Of equal concern is the reduction in natural ventilation caused by:

  • the installation of double or secondary glazing
  • the reduced use of open fires
  • blocking-up disused fireplaces and flues.


Traditional variations of a physical secondary barrier against wind-driven snow and rain include reeds laid between the tiles and the battens, and a coating of mortar known as ‘torching’ to the underside of the tiles or slates. Torching is most commonly encountered to the underside of old stone slate roofs. Both techniques allow roofs to breathe.

Roofing felt was first introduced on a regular basis in the 1930s, when it generally comprised of thin building paper. After the Second World War heavy duty bitumen and plastic felts were commonly used, with increasingly impervious materials becoming more common as time went on, until relatively recently when more vapour permeable felts started being introduced.

Insulation started being introduced on a massive scale after the 1970s oil crisis due to the need to make buildings, in particular domestic dwellings, more energy efficient. Insulating our homes is also seen as one of the most effective ways of reducing the demand for fossil fuels, cutting pollution and global warming caused by carbon dioxide.

The lessons that are being learnt from experience of the problems caused by earlier improvements to the energy efficiency of older buildings now need to be heeded, particularly in view of the proposed revision of Part L of the Building Regulations which will increase insulation requirements yet again.


It is important that a holistic approach is adopted for the performance of a building to be understood, as the roof and walls cannot be taken in isolation: they are an integral part of the building and have an active and continuing relationship with the rest of the building, its environment and its occupants.

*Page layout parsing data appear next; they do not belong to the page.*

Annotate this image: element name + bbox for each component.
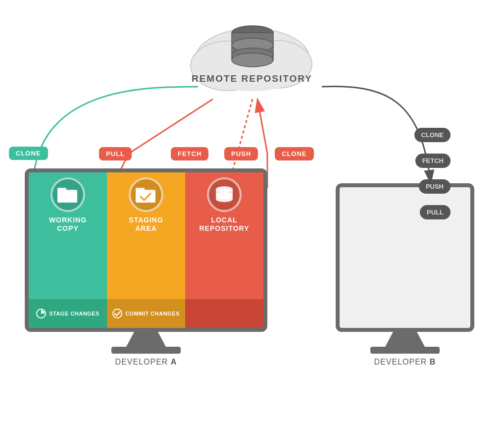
monitor-a-body: WORKING COPY STAGE CHANGES — [25, 168, 267, 332]
commit-changes-strip: COMMIT CHANGES — [107, 299, 185, 328]
remote-repository-label: REMOTE REPOSITORY — [192, 73, 312, 84]
stage-changes-label: STAGE CHANGES — [49, 311, 100, 317]
working-copy-label: WORKING COPY — [49, 216, 87, 233]
local-repo-area: LOCAL REPOSITORY — [185, 172, 263, 328]
staging-icon-circle — [129, 177, 163, 212]
commit-icon — [112, 309, 122, 319]
working-copy-icon-circle — [50, 177, 85, 212]
monitor-a-button — [139, 330, 153, 332]
monitor-a-base — [111, 347, 181, 354]
dev-b-push-badge: PUSH — [419, 179, 451, 194]
dev-b-fetch-badge: FETCH — [415, 154, 451, 168]
developer-a-monitor: WORKING COPY STAGE CHANGES — [25, 168, 267, 367]
working-copy-area: WORKING COPY STAGE CHANGES — [29, 172, 107, 328]
clone-left-badge: CLONE — [9, 147, 48, 160]
monitor-b-stand — [385, 332, 425, 347]
local-repo-label: LOCAL REPOSITORY — [199, 216, 249, 233]
monitor-b-button — [398, 330, 412, 332]
push-badge: PUSH — [224, 147, 258, 160]
folder-icon — [57, 186, 78, 204]
svg-point-9 — [232, 26, 273, 40]
svg-rect-10 — [232, 33, 273, 60]
svg-point-29 — [216, 196, 233, 202]
diagram-container: REMOTE REPOSITORY — [0, 0, 504, 425]
local-repo-icon-circle — [207, 177, 242, 212]
svg-point-25 — [113, 309, 122, 318]
dev-b-pull-badge: PULL — [420, 205, 451, 219]
screen-areas: WORKING COPY STAGE CHANGES — [29, 172, 263, 328]
stage-changes-strip: STAGE CHANGES — [29, 299, 107, 328]
monitor-b-base — [370, 347, 440, 354]
svg-point-11 — [232, 38, 273, 52]
staging-folder-icon — [136, 186, 156, 204]
svg-rect-19 — [57, 192, 77, 203]
dev-b-clone-badge: CLONE — [414, 128, 451, 142]
monitor-a-stand — [126, 332, 166, 347]
local-bottom-strip — [185, 299, 263, 328]
developer-b-monitor: DEVELOPER B — [336, 183, 474, 367]
stage-icon — [36, 309, 46, 319]
svg-rect-23 — [136, 192, 155, 203]
svg-rect-20 — [57, 188, 66, 193]
fetch-badge: FETCH — [171, 147, 208, 160]
monitor-b-body — [336, 183, 474, 332]
monitor-a-screen: WORKING COPY STAGE CHANGES — [29, 172, 263, 328]
local-db-icon — [214, 185, 235, 204]
svg-point-13 — [232, 53, 273, 67]
developer-a-label: DEVELOPER A — [115, 358, 177, 367]
staging-area-label: STAGING AREA — [129, 216, 163, 233]
svg-point-12 — [232, 48, 273, 62]
monitor-b-screen — [340, 187, 470, 328]
clone-right-badge: CLONE — [275, 147, 314, 160]
developer-b-label: DEVELOPER B — [374, 358, 436, 367]
commit-changes-label: COMMIT CHANGES — [125, 311, 180, 317]
svg-point-8 — [203, 53, 302, 91]
svg-rect-24 — [136, 188, 145, 193]
staging-area: STAGING AREA COMMIT CHANGES — [107, 172, 185, 328]
pull-badge: PULL — [99, 147, 132, 160]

The two most commonly encountered ways in which the performance of the roof of an old building has been dramatically and detrimentally altered are by the introduction of insulation and impervious roofing felt.

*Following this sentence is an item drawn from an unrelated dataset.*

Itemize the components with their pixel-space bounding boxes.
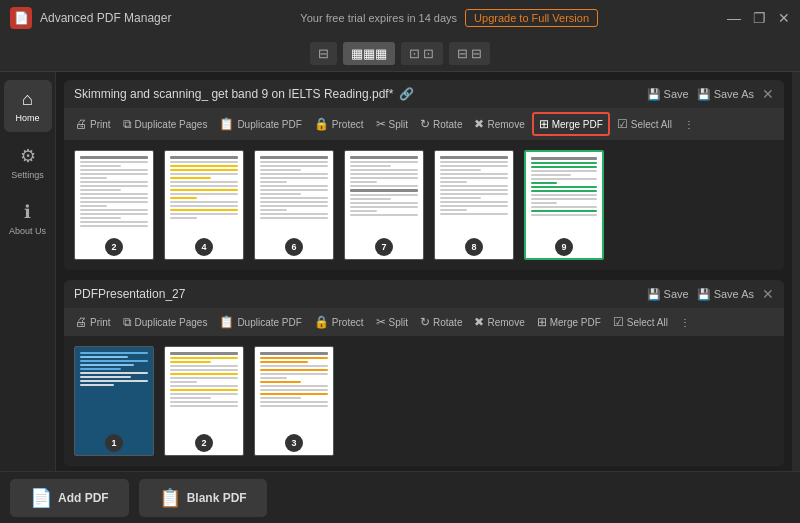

  • The introduction of insulation over a ceiling creates a ‘cold roof’ (see diagram, below).
  • Roofing felt significantly reduces the air movement in the roof space.
  • Moist air from the accommodation readily finds its way into the roof space through the ceiling and holes in ill-fitting hatches.
  • The amount of evaporation that can take place within the roof is considerably reduced by the introduction of the roofing felt.
  • Increased amounts of dampness and moist air are now present within the roof space.
  • The timbers in the roof space are therefore increasingly subjected to the conditions conducive for active fungal decay and wood boring insect infestation.
  • Any drop in the air temperature provides the atmospheric conditions for the condensation of the moist air to take place.
  • The impervious roofing felt provides a high level of resistance to the passage of water vapour and a cold contact surface upon which warm moist air can condense. In these circumstances the rafters in contact with the felt may remain damp most of the time, causing the surface of the rafter to become stained and, in the worst case, rotten.

As can be seen, the introduction of both a roofing felt and insulation has provided an environment susceptible to condensation, which in turn increases the risk of dampness and associated timber defects.

  Diagram illustrating 'cold roof' condensation


  • Insulation laid so that it covers the eaves, significantly reduces ventilation to the roof.
  • Insulation is often laid in contact with the roofing felt. Where the felt is impervious any contact condensation will run down the felt and make the insulation damp.
  • Many modern insulation quilts such as fibreglass, in comparison with alternatives that are now readily available, retain moisture. Where an impervious roofing felt has been used, this type of insulation may not dry out readily. In the worst case the insulation becomes a soggy mass at the bottom, causing the feet of the rafters and the ends of the joists to decay.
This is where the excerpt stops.